TASK GOAL: Wherever the line with "Identify the click" sits in the listing below, transcribe from it up to and including the line with "Kurtuluş Doğrulukta ve Güvenilirliktedir-3", exactly, and leave the remaining lines out.

INFORMATION GIVEN:
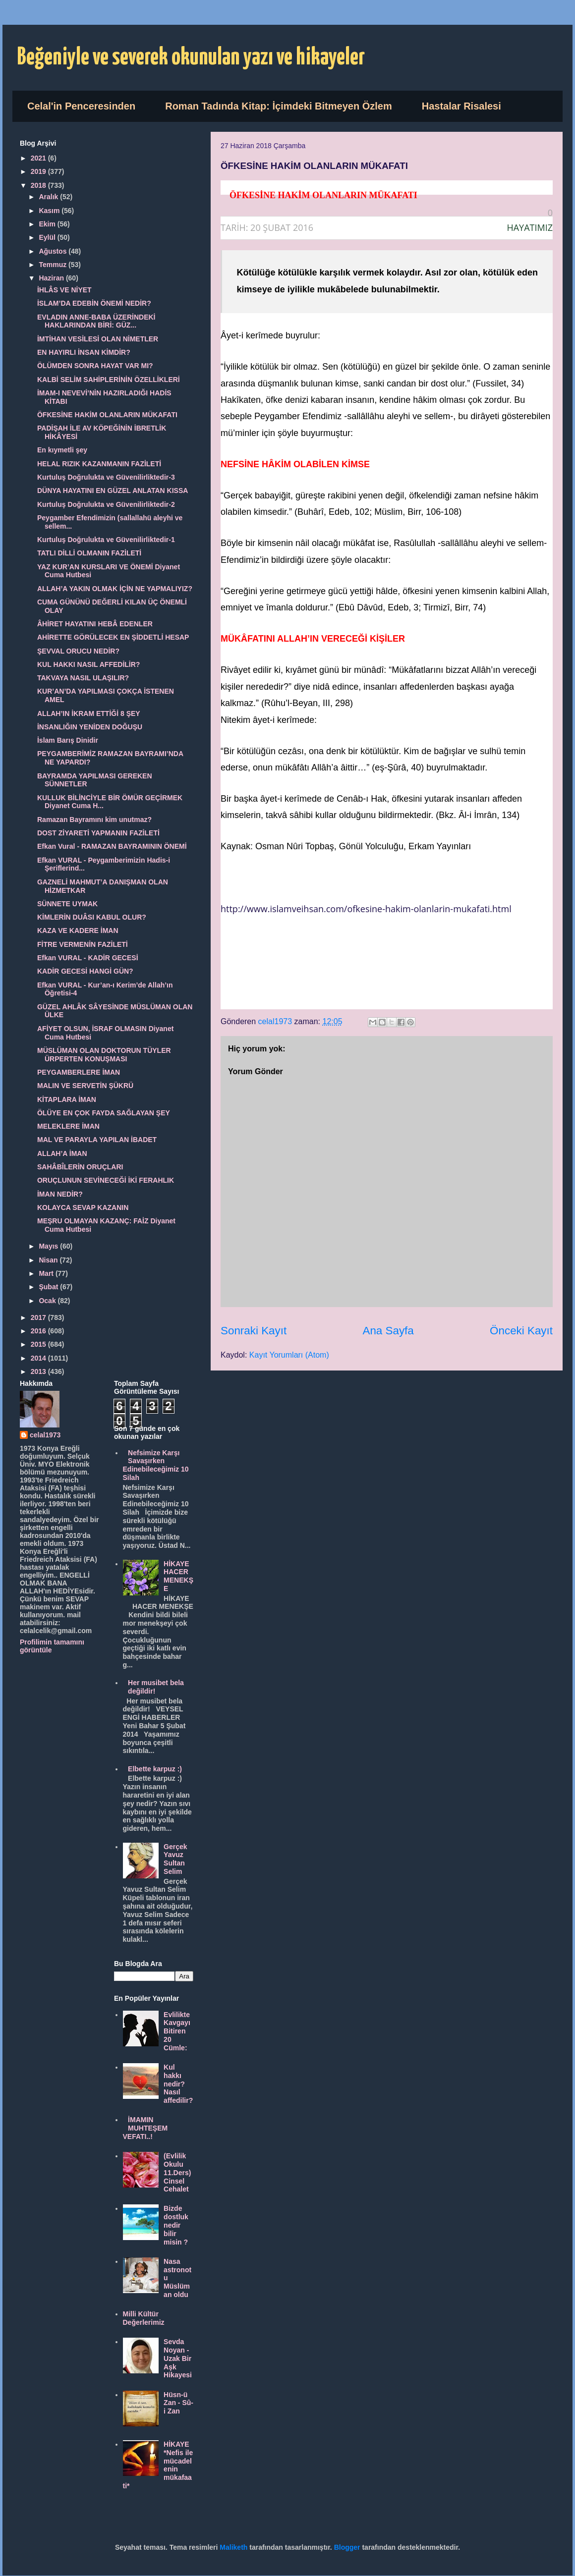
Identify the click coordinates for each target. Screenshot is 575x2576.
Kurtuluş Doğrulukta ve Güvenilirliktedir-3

* * *

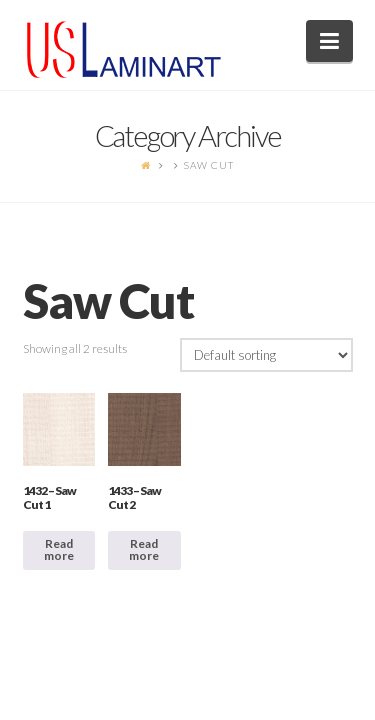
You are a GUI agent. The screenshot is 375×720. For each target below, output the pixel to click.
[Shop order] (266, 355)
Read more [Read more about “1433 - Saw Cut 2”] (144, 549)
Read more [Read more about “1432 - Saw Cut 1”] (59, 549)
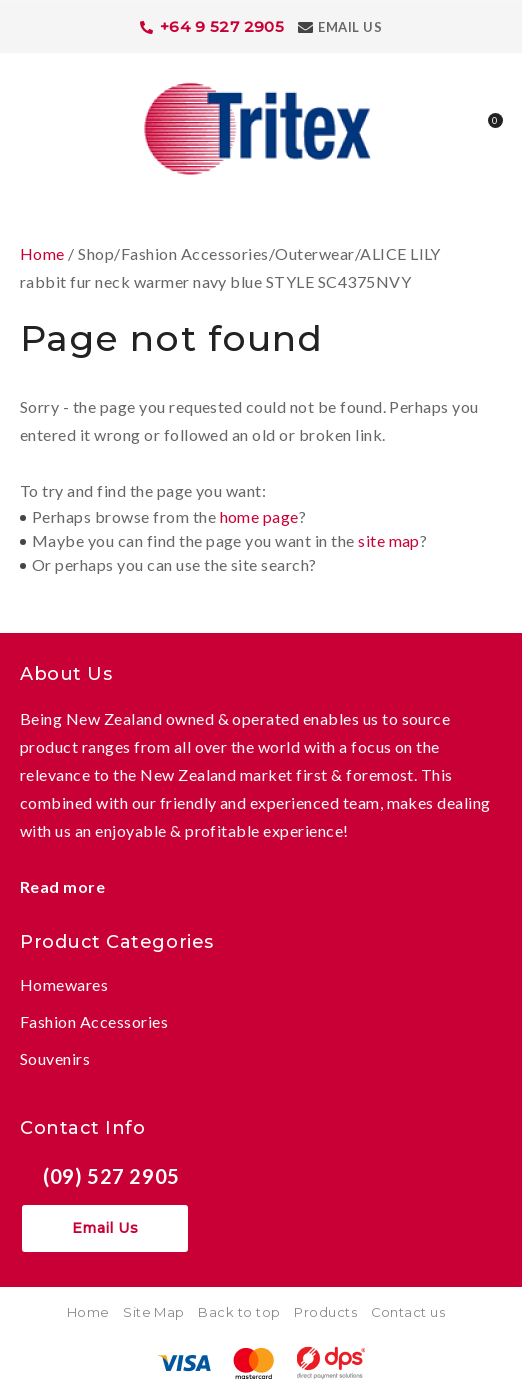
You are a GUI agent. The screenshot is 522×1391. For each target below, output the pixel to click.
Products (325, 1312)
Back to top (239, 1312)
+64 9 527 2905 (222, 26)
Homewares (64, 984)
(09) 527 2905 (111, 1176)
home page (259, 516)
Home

RESPONSE TO THIS EXERCISE:
Identify the click coordinates for each target. Screenshot is 575x2576.
Kurtuluş Doğrulukta ve Güvenilirliktedir-3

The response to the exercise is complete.